This will connect 20-30 workstations and 18 IP phones in two buildings, with two 20 Mbps down/5 Mbps up FIOS connections. Most users will be doing typical email/Web browsing, but a few (usually 1-3) will FTPing gigabytes at a time. It does NOT need to have a lot of WAN ports because we will be able to buy gigabit switches separately if needed, but more ports wouldn't hurt.

Any advice would be appreciated.
cheers3.gif
 
Originally Posted By: gfh77665
My wife is a computer tech. I asked her your question, and she says go to Linksys.com. Cheaper products, but "gets the job done".

A Linksys with dual WAN ports? I doubt it. I think you'd need to move up to the Cisco line to get that...
 
What you're looking for is out of Linksys' league - Cisco will have a solution, but it might be more money than you want to spend... the CXtec idea looks good though. You get the right brand, the right quality, and a fair price.
 
The lowest tier you are going to be able to get into in the main Cisco router line-up is the 19xx series.

The 1921 has two Gig-E ports, and you would add an EHWIC card to give you your Gig-E LAN ports.

The 1941 is the same hardware essentially, but upgradeable (this is my next upgrade):

http://www.cisco.com/en/US/products/ps10545/index.html

You could also go ASA and get the 5510:

http://www.cisco.com/en/US/products/ps6120/prod_models_comparison.html#~mid-range


If that stuff is out of your price range, you could always check their SMB line:

http://www.cisco.com/en/US/products/ps9932/prod_models_comparison.html

The SA520 and SA540 both do dual-WAN and have Gig-E ports. They run Linux instead of IOS. But if you aren't Cisco savvy, that may make them a better option for you anyways.
 
From what I heard (from my brother in law who works in Juniper), you can get a lot of "clone Cisco" stuff like these from Huawei at a great price. I'm not sure if you are comfortable with buying Chinese, but they dominates the low end business router market at the moment.
 
Originally Posted By: PandaBear
From what I heard (from my brother in law who works in Juniper), you can get a lot of "clone Cisco" stuff like these from Huawei at a great price. I'm not sure if you are comfortable with buying Chinese, but they dominates the low end business router market at the moment.

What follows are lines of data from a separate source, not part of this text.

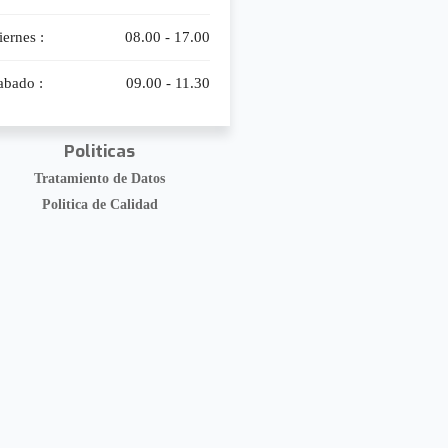
iernes :
08.00 - 17.00
abado :
09.00 - 11.30
Politicas
Tratamiento de Datos
Politica de Calidad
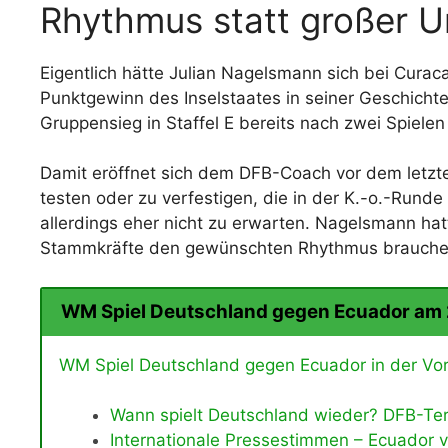
Rhythmus statt großer 
Eigentlich hätte Julian Nagelsmann sich bei Cura
Punktgewinn des Inselstaates in seiner Geschich
Gruppensieg in Staffel E bereits nach zwei Spiele
Damit eröffnet sich dem DFB-Coach vor dem letzte
testen oder zu verfestigen, die in der K.-o.-Runde
allerdings eher nicht zu erwarten. Nagelsmann hat
Stammkräfte den gewünschten Rhythmus brauche
WM Spiel Deutschland gegen Ecuador am
WM Spiel Deutschland gegen Ecuador in der Vors
Wann spielt Deutschland wieder? DFB-Ter
Internationale Pressestimmen – Ecuador vs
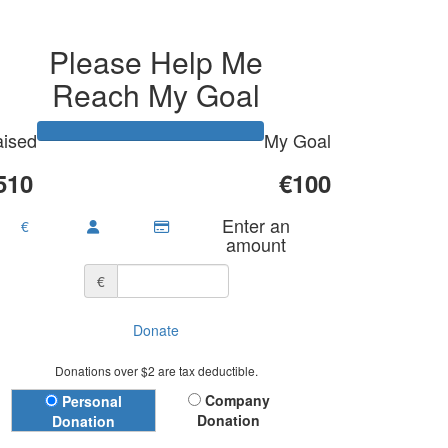
Please Help Me
Reach My Goal
ised
My Goal
510
€100
Enter an
€
amount
€
Donate
Donations over $2 are tax deductible.
Donation Type
Company
Personal
Donation
Donation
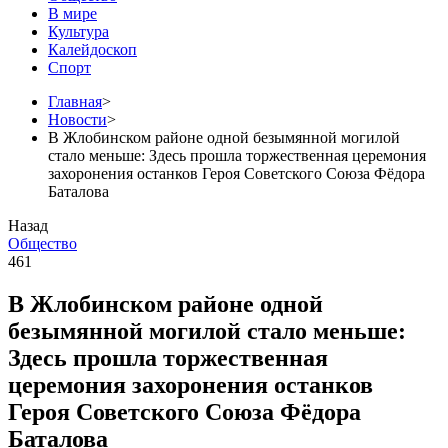
В мире
Культура
Калейдоскоп
Спорт
Главная
>
Новости
>
В Жлобинском районе одной безымянной могилой
стало меньше: Здесь прошла торжественная церемония
захоронения останков Героя Советского Союза Фёдора
Баталова
Назад
Общество
461
В Жлобинском районе одной
безымянной могилой стало меньше:
Здесь прошла торжественная
церемония захоронения останков
Героя Советского Союза Фёдора
Баталова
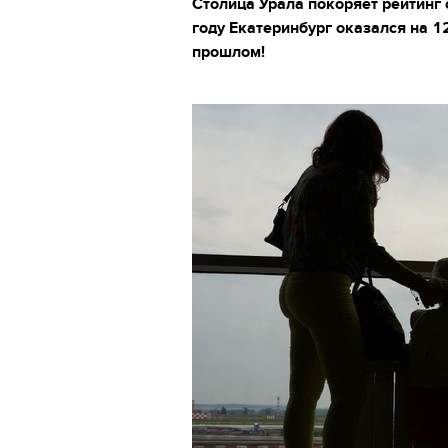
Столица Урала покоряет рейтинг 
году Екатеринбург оказался на 12
прошлом!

I assume "Huawei" to Cisco is the same as "Pittsburgh" is to Snap-On?

Not a big fan of supporting ripped-off R&D, be it hand-tools or networking equipment.

Soon we will have a "network gear" section of Harbour Freight selling "Spisco" and "Pooniper" at rock-bottom prices. I can see it now:

"Spisco Splatalyst 24-port Ethernet switch. Running RO-OS version 12.4.51S2. $24.99!"
 
Dell's got a line of stuff they're starting to push now that is built on the same chips as Cisco stuff, but runs some open source operating system that takes commands in a very similar syntax to Cisco's IOS.

If I were you, I'd do like Panda says and go the chinese route. It's all coming out of the same factory anyway, so why kid yourself?
 
Originally Posted By: greenaccord02
Dell's got a line of stuff they're starting to push now that is built on the same chips as Cisco stuff, but runs some open source operating system that takes commands in a very similar syntax to Cisco's IOS.

If I were you, I'd do like Panda says and go the chinese route. It's all coming out of the same factory anyway, so why kid yourself?


There are plenty of products that take IOS-like commands on the market. But they aren't all Chinese knock-offs. Even Juniper uses an IOS-style interface. Of course tweaked enough to throw you off in some areas, but familiar enough to be somewhat comfortable.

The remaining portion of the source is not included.